Konzert: Bright Eyes (Jenny and Johnny & Two Gallants)
Ort: Arena Open Air, Wien
Datum: 05.07.2011
Zuschauer: voll, etwa 3000
Konzertdauer: Bright Eyes 130 Minuten
Als Conor Oberst samt Musikerschaft die Bühne des Arena-Geländes betrat, klang der Regen langsam ab, der Himmel brach auf und warmes Sonnenlicht der letzte Strahlen tauchte alles in ein tolles Licht.
Klingt kitschig, war es auch, passt außerdem ganz gut zu Bright Eyes. Falls Herr Oberst samt (dieser) Band zur Zeit seine letzte Tour bestreitet, dann war dieser Abend ein würdiger Abschied.
Zuerst waren aber mal die Kalifornier von Two Gallants dran, eine Zweimannband mit der interessanten Besetzung Gesang/Schlagzeug.

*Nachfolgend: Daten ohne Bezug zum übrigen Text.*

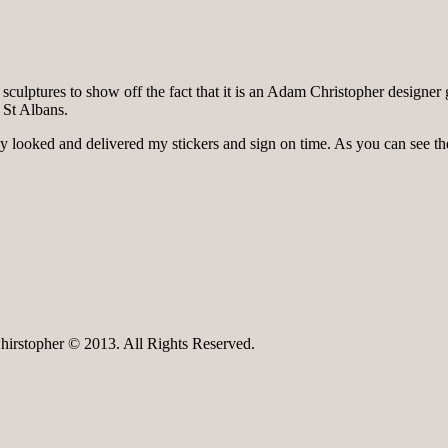
ulptures to show off the fact that it is an Adam Christopher designer gar
 St Albans.
y looked and delivered my stickers and sign on time. As you can see the
irstopher © 2013. All Rights Reserved.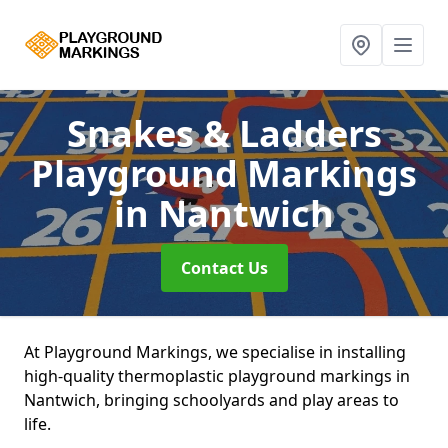
Snakes & Ladders
Playground Markings
in Nantwich
Contact Us
At Playground Markings, we specialise in installing
high-quality thermoplastic playground markings in
Nantwich, bringing schoolyards and play areas to
life.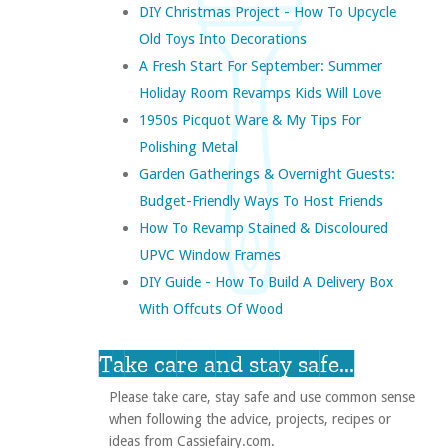
DIY Christmas Project - How To Upcycle
Old Toys Into Decorations
A Fresh Start For September: Summer
Holiday Room Revamps Kids Will Love
1950s Picquot Ware & My Tips For
Polishing Metal
Garden Gatherings & Overnight Guests:
Budget-Friendly Ways To Host Friends
How To Revamp Stained & Discoloured
UPVC Window Frames
DIY Guide - How To Build A Delivery Box
With Offcuts Of Wood
Take care and stay safe...
Please take care, stay safe and use common sense
when following the advice, projects, recipes or
ideas from Cassiefairy.com.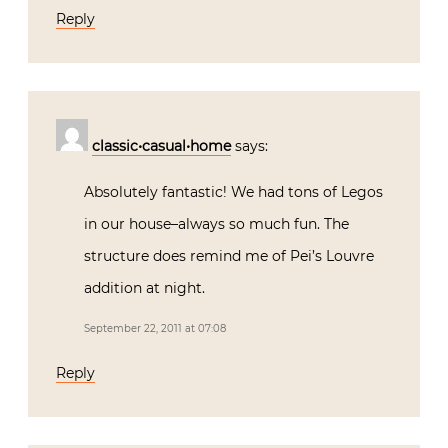
Reply
classic•casual•home
says:
Absolutely fantastic! We had tons of Legos
in our house–always so much fun. The
structure does remind me of Pei’s Louvre
addition at night.
September 22, 2011 at 07:08
Reply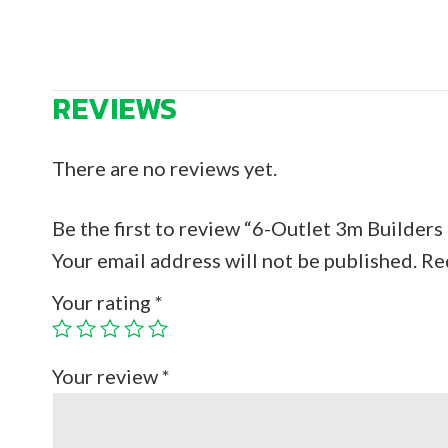
REVIEWS
There are no reviews yet.
Be the first to review “6-Outlet 3m Builder
Your email address will not be published.
Re
Your rating
*
Your review
*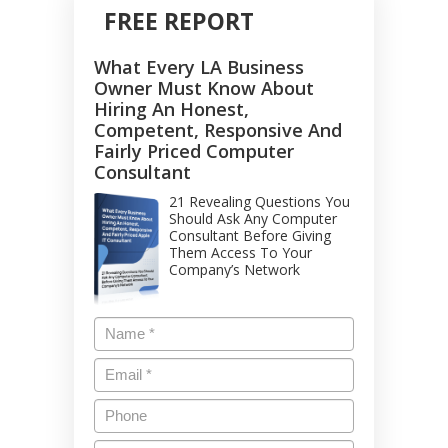
FREE REPORT
What Every LA Business
Owner Must Know About
Hiring An Honest,
Competent, Responsive And
Fairly Priced Computer
Consultant
21 Revealing Questions You
Should Ask Any Computer
Consultant Before Giving
Them Access To Your
Company’s Network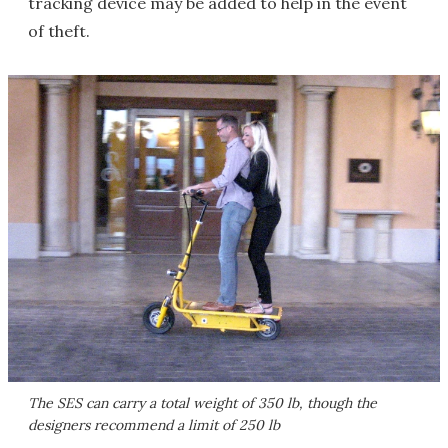
tracking device may be added to help in the event
of theft.
The SES can carry a total weight of 350 lb, though the
designers recommend a limit of 250 lb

Mit einigen großartigen Auftritten haben sich die beiden in Wien eine durchaus beachtliche Fangemeinde erspielt, die Tatsache, dass sie auf Conor Obersts Label Saddle Creek gesigned sind, dürfte zusätzlich den Ausschlag für die Entscheidung des Veranstalters, eine weitere Vorband zu engagieren, gegeben haben.

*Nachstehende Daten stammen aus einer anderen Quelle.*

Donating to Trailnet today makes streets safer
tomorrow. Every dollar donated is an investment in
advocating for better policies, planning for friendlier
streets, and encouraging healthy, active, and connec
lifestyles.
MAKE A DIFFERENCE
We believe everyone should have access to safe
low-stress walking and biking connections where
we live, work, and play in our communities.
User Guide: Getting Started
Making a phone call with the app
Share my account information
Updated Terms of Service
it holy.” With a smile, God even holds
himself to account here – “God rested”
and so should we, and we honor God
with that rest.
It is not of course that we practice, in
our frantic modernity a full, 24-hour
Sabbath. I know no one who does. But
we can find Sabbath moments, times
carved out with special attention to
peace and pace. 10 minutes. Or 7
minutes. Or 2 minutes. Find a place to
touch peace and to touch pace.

Diese Rechnung sollte aufgehen, Two Gallants spielten sich und das Publikum in einen kleinen Rausch, am Ende der 50 Minuten setzte es heftigen Jubel. Ob Jenny and Johnny dieser Vorlage nahekommen konnten?

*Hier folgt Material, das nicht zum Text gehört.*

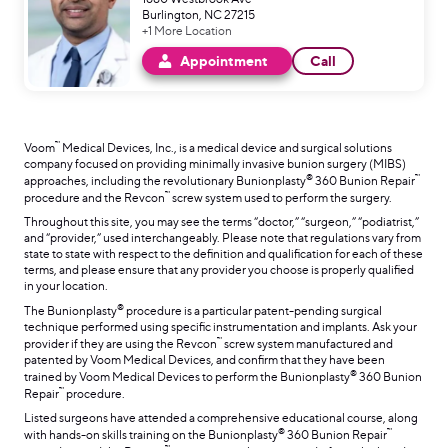
Burlington, NC 27215
+1 More Location
Appointment
Call
™
Voom
Medical Devices, Inc., is a medical device and surgical solutions
company focused on providing minimally invasive bunion surgery (MIBS)
®
™
approaches, including the revolutionary Bunionplasty
360 Bunion Repair
™
procedure and the Revcon
screw system used to perform the surgery.
Throughout this site, you may see the terms “doctor,” “surgeon,” “podiatrist,”
and “provider,” used interchangeably. Please note that regulations vary from
state to state with respect to the definition and qualification for each of these
terms, and please ensure that any provider you choose is properly qualified
in your location.
®
The Bunionplasty
procedure is a particular patent-pending surgical
technique performed using specific instrumentation and implants. Ask your
™
provider if they are using the Revcon
screw system manufactured and
patented by Voom Medical Devices, and confirm that they have been
®
trained by Voom Medical Devices to perform the Bunionplasty
360 Bunion
™
Repair
procedure.
Listed surgeons have attended a comprehensive educational course, along
®
™
with hands-on skills training on the Bunionplasty
360 Bunion Repair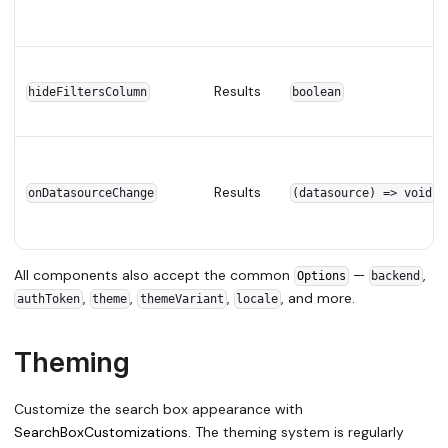
Results
hideFiltersColumn
boolean
Results
onDatasourceChange
(datasource) => void
All components also accept the common
—
,
Options
backend
,
,
,
, and more.
authToken
theme
themeVariant
locale
Theming
Customize the search box appearance with
SearchBoxCustomizations
. The theming system is regularly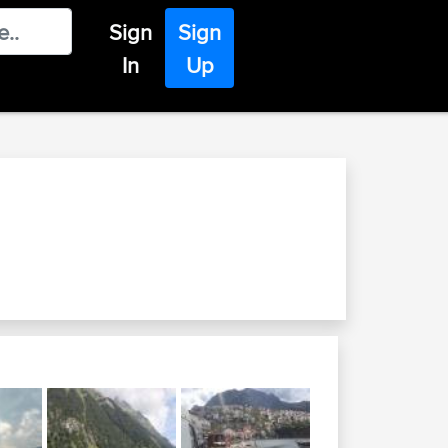
Sign
Sign
In
Up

Das Pärchen Jenny Lewis und Jonathan Rice bot recht netten, countryesken Folkpop (reichlich beliebig kategorisiert, ich weiß), der irgendwie nicht zu überzeugen wusste. Mich nicht und die meisten anderen auch nicht. Jedenfalls war auf dem überdachten Balkon und der angeschlossenen Bar defintiv mehr los, als vor der Bühne - auch weil es zu regnen begonnen hatte.
Gegen Ende hin gefielen mir die beiden Engländer und ihre Band zwar schon besser, dennoch war ich ganz froh, als sie das Feld räumten. Vielleicht bietet sich mal die Chance, in einem anderen Ambiente eins ihrer Konzerte neu zu erleben, an diesem Abend hatten Jenny and Johnny aber eher den Charakter einer Hintergrunduntermalung.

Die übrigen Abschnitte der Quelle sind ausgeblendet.